Big Sam: A Rosh Hashanah Tall Tale by Eric A. Kimmel, illustrated by Jim Starr. Why, it’s a newfangled Jewish-American folktale in the style of an old-school American-American tall tale! Big Sam is a literally larger-than-life figure, making a round challah for Rosh Hashanah by digging a giant hole in the ground for a mixing bowl (“It’s still there today. We call it the Grand Canyon.”), plopping his dough on a geyser by the Yellowstone River so the heat will help it rise, uprooting a fir tree to use as a whisk for an egg-yolk bath, yanking off the top of Mount St. Helens to put the challah in to bake. Lush, old-timey illustrations with a sense of humor depict Sam’s coast-to-coast creative process. When the eagles tell Big Sam, how destructive he’s been, he feels bad. “I’m sorry,” he says. “I forgot that Rosh Hashanah is about mending the world. Whatever I did wrong, I’ll make right.” And he does, planting and digging and fixing. Then Big Sam’s pals Paul Bunyon, Pecos Bill, Slue Foot Sue, John Henry, and Annie Christmas come to celebrate Rosh Hashanah with him. An afterword explains both Rosh Hashanah and tikkun olam, and notes that there are Jewish stories about giants (like Og in the Noah’s Ark story, Samson, and Goliath) as well as American folkloric giants. This is no Hershel and the Hanukkah Goblins (the best Hanukkah book ever, by the same author), but it’s mighty fine. (Ages 4-8)

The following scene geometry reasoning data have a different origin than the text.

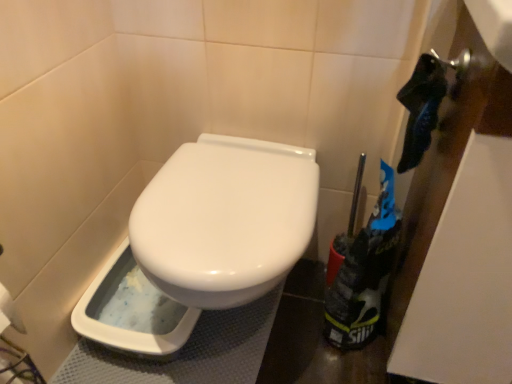 Question: Should I look upward or downward to see black fabric bag at right?

Choices:
 (A) down
 (B) up

Answer: (A)

Question: Does white plastic bidet at lower left have a greater width compared to black fabric bag at right?

Choices:
 (A) no
 (B) yes

Answer: (B)

Question: Can you confirm if white plastic bidet at lower left is positioned to the left of black fabric bag at right?

Choices:
 (A) yes
 (B) no

Answer: (A)

Question: From the image's perspective, is white plastic bidet at lower left located beneath black fabric bag at right?

Choices:
 (A) yes
 (B) no

Answer: (A)

Question: Is white plastic bidet at lower left bigger than black fabric bag at right?

Choices:
 (A) no
 (B) yes

Answer: (A)

Question: From a real-world perspective, is white plastic bidet at lower left on black fabric bag at right?

Choices:
 (A) no
 (B) yes

Answer: (A)

Question: Is white plastic bidet at lower left smaller than black fabric bag at right?

Choices:
 (A) no
 (B) yes

Answer: (B)

Question: Is the depth of black fabric bag at right less than that of white plastic bidet at lower left?

Choices:
 (A) yes
 (B) no

Answer: (A)

Question: Considering the relative sizes of black fabric bag at right and white plastic bidet at lower left in the image provided, is black fabric bag at right smaller than white plastic bidet at lower left?

Choices:
 (A) yes
 (B) no

Answer: (B)

Question: Is black fabric bag at right bigger than white plastic bidet at lower left?

Choices:
 (A) yes
 (B) no

Answer: (A)

Question: Is black fabric bag at right at the left side of white plastic bidet at lower left?

Choices:
 (A) yes
 (B) no

Answer: (B)

Question: Can you confirm if black fabric bag at right is shorter than white plastic bidet at lower left?

Choices:
 (A) yes
 (B) no

Answer: (B)

Question: From the image's perspective, is black fabric bag at right below white plastic bidet at lower left?

Choices:
 (A) no
 (B) yes

Answer: (A)

Question: Considering the positions of black fabric bag at right and white plastic bidet at lower left in the image, is black fabric bag at right bigger or smaller than white plastic bidet at lower left?

Choices:
 (A) big
 (B) small

Answer: (A) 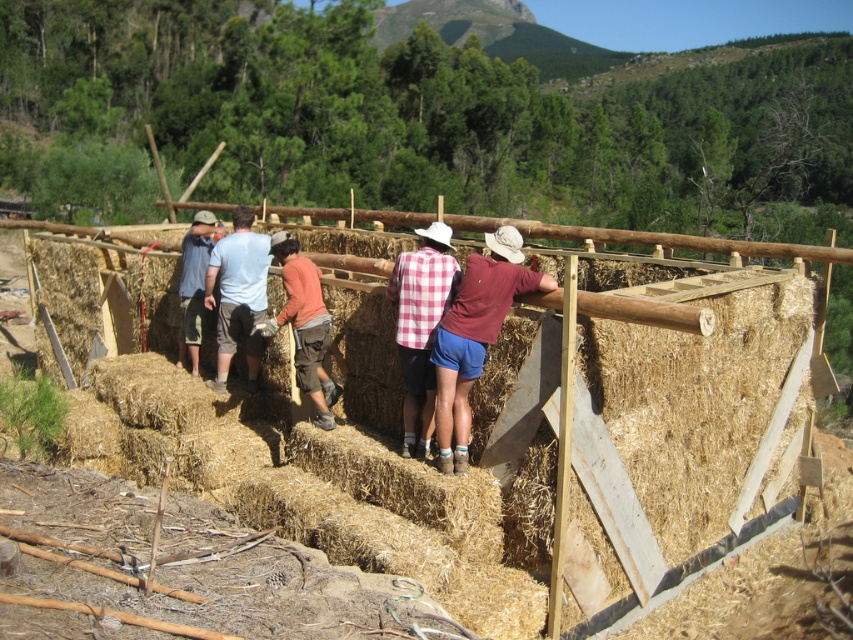 Question: Among these objects, which one is nearest to the camera?

Choices:
 (A) plaid fabric shirt at center
 (B) blue denim jeans at center
 (C) natural straw bales at center

Answer: (C)

Question: Does maroon fabric shirt at center have a greater width compared to blue denim jeans at center?

Choices:
 (A) yes
 (B) no

Answer: (A)

Question: Is plaid fabric shirt at center thinner than light blue cotton shirt at center?

Choices:
 (A) yes
 (B) no

Answer: (A)

Question: Which point is closer to the camera?

Choices:
 (A) (537, 273)
 (B) (248, 332)
 (C) (187, 250)

Answer: (A)

Question: Is the position of natural straw bales at center less distant than that of orange shirt at center?

Choices:
 (A) yes
 (B) no

Answer: (A)

Question: Which point appears farthest from the camera in this image?

Choices:
 (A) (326, 433)
 (B) (412, 369)

Answer: (A) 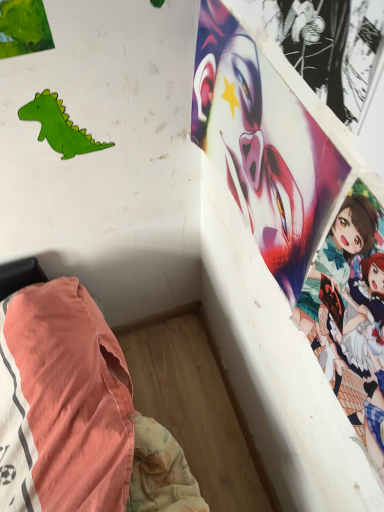 Question: Considering the positions of smooth glossy poster at upper right and green matte paper dinosaur at upper left in the image, is smooth glossy poster at upper right wider or thinner than green matte paper dinosaur at upper left?

Choices:
 (A) thin
 (B) wide

Answer: (B)

Question: In the image, is smooth glossy poster at upper right on the left side or the right side of green matte paper dinosaur at upper left?

Choices:
 (A) right
 (B) left

Answer: (A)

Question: From a real-world perspective, is smooth glossy poster at upper right positioned above or below green matte paper dinosaur at upper left?

Choices:
 (A) above
 (B) below

Answer: (A)

Question: Looking at their shapes, would you say green matte paper dinosaur at upper left is wider or thinner than smooth glossy poster at upper right?

Choices:
 (A) thin
 (B) wide

Answer: (A)

Question: Is green matte paper dinosaur at upper left spatially inside smooth glossy poster at upper right, or outside of it?

Choices:
 (A) inside
 (B) outside

Answer: (B)

Question: Is green matte paper dinosaur at upper left taller or shorter than smooth glossy poster at upper right?

Choices:
 (A) short
 (B) tall

Answer: (A)

Question: Considering their positions, is green matte paper dinosaur at upper left located in front of or behind smooth glossy poster at upper right?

The Cholent Brigade by Michael Herman, illustrated by Sharon Harmer. Young readers will giggle at the main character’s name: Mr. Monty Nudelman. Monty is the guy who shovels everyone’s walk after a snowfall, but after one storm he hurts his back. When he misses shul, everyone says a mi sheberakh, and multiethnic Jewish families from all around the neighborhood send their kids to bring him cholent and good wishes. Everyone chows down, and on Sunday, the kids come back and shovel Monty’s sidewalk. There’s a recipe for cholent (made with BBQ sauce! What madness is this?) at the end. Riotous curly hair, soft clouds of snow, and textured-looking sweaters add to the low-stress fun. (Ages 4-7)

The Knish War on Rivington Street by Joanne Oppenheim, illustrated by Jon Davis. I debated including this one, because I suspect grownups will like it more than most kids. But I was charmed, and it’s my gift guide, dammit. The plot: Two rival knisheries at the turn of the century—one making round knishes, the other making square knishes—battle for hearts and minds and knish supremacy. Luckily, the Lower East Side is big enough and hungry enough to sustain both businesses. An afterword offers two knish recipes—one baked, one fried—and notes that there really was a price war between two Rivington Street knish vendors; the New York Times reported on it in 1916. Oppenheim’s version is entirely fabricated, which raises my hackles a bit; I’m wary of confusing young readers with a mix of true and not-true. That said, the cartoony, detailed illustrations of crowded tenement streets are a delight: Davis clearly did a ton of research into era’s clothing, hairstyles, pushcarts, awnings, and accessories (though he left out the horse poop and tuberculosis), and I can see the Where’s Waldo crowd poring over the pictures. (Ages 4-8)

MIDDLE GRADE

Earlier this year, I wrote about Eyes of the World: Robert Capa, Gerda Taro, and the Invention of Modern Photojournalism by Marc Aronson and Marina Budhos, and Refugee by Alan Gratz. Any kid interested in photography will love the former, and any kid with a pulse will love the latter. Here are other great options.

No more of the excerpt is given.